L’action des films, construite sur des situations où le plus souvent tout réalisme est écarté, devient ainsi le porte-parole d’une poésie lyrique, tour à tour jubilatoire (la séquence de ski nautique sur la Seine, véritable concrétisation de l’espace mental, à ce moment-là, joyeusement délirant des protagonistes) ou tragique (la rencontre sur les quais de Seine de trois incompréhensions : l’homme, sa femme qui le quitte, et l’ami-amant).

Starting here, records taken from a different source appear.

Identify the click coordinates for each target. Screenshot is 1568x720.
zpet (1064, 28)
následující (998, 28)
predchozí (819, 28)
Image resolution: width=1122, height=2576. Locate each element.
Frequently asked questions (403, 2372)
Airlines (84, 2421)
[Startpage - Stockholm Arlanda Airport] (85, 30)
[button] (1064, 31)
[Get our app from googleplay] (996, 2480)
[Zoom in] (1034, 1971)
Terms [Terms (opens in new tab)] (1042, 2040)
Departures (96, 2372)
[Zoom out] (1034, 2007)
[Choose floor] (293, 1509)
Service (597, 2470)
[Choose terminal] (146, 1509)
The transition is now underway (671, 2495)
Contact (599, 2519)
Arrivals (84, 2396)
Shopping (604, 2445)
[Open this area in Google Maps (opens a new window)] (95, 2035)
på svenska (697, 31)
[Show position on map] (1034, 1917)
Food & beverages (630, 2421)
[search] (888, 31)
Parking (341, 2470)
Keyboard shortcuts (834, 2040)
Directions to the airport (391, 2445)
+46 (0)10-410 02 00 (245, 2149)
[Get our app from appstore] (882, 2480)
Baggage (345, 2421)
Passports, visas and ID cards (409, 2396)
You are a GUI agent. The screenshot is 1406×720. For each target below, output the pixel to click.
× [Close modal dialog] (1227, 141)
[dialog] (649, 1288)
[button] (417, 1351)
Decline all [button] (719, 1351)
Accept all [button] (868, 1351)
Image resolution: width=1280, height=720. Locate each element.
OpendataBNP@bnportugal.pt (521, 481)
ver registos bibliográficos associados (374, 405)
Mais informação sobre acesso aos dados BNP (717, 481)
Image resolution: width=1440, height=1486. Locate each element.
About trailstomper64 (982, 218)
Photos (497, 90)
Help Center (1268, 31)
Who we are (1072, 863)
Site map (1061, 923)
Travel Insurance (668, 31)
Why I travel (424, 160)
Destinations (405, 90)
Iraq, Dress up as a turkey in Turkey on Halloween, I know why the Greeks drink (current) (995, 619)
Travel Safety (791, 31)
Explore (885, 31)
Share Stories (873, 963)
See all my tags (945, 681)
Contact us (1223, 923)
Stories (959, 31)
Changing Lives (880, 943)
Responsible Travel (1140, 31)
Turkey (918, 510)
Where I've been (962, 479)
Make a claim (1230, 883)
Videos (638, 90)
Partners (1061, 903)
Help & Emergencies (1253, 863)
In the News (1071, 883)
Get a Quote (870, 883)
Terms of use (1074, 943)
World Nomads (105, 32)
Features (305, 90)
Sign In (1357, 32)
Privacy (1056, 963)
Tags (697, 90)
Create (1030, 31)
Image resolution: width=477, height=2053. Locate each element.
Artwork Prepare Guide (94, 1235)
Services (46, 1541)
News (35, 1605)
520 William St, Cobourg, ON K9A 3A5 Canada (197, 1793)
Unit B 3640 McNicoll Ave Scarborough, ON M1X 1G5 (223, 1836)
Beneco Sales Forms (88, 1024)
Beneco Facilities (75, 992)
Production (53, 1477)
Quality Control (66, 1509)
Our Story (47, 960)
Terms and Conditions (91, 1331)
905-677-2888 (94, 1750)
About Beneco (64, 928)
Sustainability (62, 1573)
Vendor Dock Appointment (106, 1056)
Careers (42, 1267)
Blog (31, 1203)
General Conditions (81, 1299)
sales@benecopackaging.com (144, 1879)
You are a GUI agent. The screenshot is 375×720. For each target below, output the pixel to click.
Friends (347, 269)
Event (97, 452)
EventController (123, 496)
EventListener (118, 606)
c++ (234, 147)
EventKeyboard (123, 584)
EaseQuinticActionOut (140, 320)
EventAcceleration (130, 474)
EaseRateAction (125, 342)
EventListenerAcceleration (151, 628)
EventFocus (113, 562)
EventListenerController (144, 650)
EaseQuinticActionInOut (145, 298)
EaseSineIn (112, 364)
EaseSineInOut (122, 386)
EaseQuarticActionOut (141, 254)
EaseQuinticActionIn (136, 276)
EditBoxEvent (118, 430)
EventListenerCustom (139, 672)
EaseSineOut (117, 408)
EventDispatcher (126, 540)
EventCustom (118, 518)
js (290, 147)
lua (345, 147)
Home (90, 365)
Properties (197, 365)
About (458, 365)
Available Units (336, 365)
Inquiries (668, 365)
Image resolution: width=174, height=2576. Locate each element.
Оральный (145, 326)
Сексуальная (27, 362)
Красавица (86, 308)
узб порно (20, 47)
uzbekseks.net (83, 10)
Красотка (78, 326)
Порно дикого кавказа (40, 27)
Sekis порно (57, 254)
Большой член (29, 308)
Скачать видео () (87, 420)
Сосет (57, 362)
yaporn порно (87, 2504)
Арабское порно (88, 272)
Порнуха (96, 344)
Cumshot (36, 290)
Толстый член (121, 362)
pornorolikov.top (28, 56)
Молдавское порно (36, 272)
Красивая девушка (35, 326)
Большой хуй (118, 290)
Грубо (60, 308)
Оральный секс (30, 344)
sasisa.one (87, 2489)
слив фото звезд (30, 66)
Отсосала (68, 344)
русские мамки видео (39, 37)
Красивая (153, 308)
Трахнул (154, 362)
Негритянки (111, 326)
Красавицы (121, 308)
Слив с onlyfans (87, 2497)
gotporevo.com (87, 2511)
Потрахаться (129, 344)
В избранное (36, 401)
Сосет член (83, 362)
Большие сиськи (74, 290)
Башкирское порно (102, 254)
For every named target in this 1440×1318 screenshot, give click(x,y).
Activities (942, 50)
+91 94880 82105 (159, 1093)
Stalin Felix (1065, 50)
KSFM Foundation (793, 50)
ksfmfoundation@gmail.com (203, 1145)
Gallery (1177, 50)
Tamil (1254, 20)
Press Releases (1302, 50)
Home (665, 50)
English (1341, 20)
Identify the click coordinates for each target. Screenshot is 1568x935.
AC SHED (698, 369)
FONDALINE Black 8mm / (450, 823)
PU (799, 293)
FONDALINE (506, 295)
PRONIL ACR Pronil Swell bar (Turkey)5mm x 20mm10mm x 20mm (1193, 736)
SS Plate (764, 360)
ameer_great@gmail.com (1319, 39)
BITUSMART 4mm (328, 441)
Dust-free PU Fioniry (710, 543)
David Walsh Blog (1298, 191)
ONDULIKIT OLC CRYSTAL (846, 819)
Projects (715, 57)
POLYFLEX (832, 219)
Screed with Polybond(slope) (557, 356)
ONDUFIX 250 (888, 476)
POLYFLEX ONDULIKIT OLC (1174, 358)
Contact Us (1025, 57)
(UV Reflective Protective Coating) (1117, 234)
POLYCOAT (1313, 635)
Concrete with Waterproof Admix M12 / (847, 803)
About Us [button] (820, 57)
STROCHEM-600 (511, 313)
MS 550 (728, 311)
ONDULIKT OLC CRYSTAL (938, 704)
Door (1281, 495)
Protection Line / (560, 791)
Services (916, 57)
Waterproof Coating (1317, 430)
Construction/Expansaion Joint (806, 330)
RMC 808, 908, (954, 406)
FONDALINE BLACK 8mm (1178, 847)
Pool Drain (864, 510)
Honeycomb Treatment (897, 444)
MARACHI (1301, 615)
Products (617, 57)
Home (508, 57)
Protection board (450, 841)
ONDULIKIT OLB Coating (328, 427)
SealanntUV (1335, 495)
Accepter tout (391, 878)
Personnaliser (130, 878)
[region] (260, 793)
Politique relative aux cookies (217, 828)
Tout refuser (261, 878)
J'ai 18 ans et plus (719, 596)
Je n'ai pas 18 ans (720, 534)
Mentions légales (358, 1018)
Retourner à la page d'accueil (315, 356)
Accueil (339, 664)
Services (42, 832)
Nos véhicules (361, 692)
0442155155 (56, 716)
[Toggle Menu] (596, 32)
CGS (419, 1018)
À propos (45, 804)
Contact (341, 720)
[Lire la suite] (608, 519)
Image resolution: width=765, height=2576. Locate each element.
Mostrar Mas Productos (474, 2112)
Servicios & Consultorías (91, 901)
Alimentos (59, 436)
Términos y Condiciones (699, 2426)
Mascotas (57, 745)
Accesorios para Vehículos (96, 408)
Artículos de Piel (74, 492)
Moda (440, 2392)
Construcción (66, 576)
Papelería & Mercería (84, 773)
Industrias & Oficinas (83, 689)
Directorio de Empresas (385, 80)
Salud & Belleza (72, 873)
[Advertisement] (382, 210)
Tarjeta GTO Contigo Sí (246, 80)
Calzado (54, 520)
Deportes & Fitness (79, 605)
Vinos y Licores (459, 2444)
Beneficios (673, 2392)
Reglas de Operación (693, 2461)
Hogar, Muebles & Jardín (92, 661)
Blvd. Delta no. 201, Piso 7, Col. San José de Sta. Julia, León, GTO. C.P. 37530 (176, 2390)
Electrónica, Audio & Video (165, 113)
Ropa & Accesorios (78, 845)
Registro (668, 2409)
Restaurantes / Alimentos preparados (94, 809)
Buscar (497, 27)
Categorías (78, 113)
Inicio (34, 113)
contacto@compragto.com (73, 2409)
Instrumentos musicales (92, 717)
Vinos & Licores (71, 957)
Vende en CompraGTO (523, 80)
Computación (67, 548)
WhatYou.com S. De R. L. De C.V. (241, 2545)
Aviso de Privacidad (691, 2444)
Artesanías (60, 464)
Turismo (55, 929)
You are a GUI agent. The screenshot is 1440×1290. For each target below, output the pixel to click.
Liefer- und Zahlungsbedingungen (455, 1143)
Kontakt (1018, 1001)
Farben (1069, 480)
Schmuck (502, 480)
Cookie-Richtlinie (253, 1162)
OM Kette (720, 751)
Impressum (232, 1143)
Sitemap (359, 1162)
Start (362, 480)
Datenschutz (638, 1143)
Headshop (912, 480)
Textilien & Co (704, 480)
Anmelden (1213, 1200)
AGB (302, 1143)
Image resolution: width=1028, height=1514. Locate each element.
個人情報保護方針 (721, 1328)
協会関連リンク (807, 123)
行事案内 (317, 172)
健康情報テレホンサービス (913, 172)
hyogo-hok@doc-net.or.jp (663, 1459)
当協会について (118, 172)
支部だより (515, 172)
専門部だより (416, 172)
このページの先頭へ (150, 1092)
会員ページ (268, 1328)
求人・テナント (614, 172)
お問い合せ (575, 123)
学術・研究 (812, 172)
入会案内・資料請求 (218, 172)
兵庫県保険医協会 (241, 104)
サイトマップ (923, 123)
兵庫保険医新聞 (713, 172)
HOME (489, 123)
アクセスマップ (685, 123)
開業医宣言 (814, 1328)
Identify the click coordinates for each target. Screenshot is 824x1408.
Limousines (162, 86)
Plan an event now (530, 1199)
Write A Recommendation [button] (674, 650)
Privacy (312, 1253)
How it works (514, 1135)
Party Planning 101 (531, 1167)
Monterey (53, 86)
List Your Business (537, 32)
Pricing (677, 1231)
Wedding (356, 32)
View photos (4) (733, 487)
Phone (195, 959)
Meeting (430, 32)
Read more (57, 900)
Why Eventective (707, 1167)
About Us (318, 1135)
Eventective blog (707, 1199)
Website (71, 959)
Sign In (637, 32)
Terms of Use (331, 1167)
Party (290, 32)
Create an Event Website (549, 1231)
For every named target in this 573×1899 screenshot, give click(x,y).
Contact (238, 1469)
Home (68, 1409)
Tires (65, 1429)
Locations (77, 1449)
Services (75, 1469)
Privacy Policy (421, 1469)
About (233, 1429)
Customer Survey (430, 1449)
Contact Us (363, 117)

Parfois source d’irritation, c’est pourtant cette poésie forcenée qui distingue le cinéma de Leos Carax. Sa mise en scène toujours originale et inventive suffit largement à compenser les quelques séquences trop ostensiblement poétisées. Mais si ses personnages flamboyants ne sont pas mélancoliques, puisqu’ils croient tous obstinément à un avenir souvent obstrué, l’univers du cinéaste, construit en forme d’impasse, l’est franchement. Ses films eux-mêmes sont faits de récurrences de lieux (Pont-Neuf, métro, etc.), d’acteurs (Lavant, Binoche, et beaucoup d’autres), de formes, comme si l’avenir ne pouvait offrir d’autres possibles. Sept ans après, Leos Carax sera-t-il sorti de cette mélancolie ?, en aura-t-il construit une autre ? Tout porte à croire que si la forme cinématographique est susceptible d’évoluer, ce regard empreint d’une amertume héroïque lui est invariablement chevillé au corps. C’est bien là la marque d’un auteur.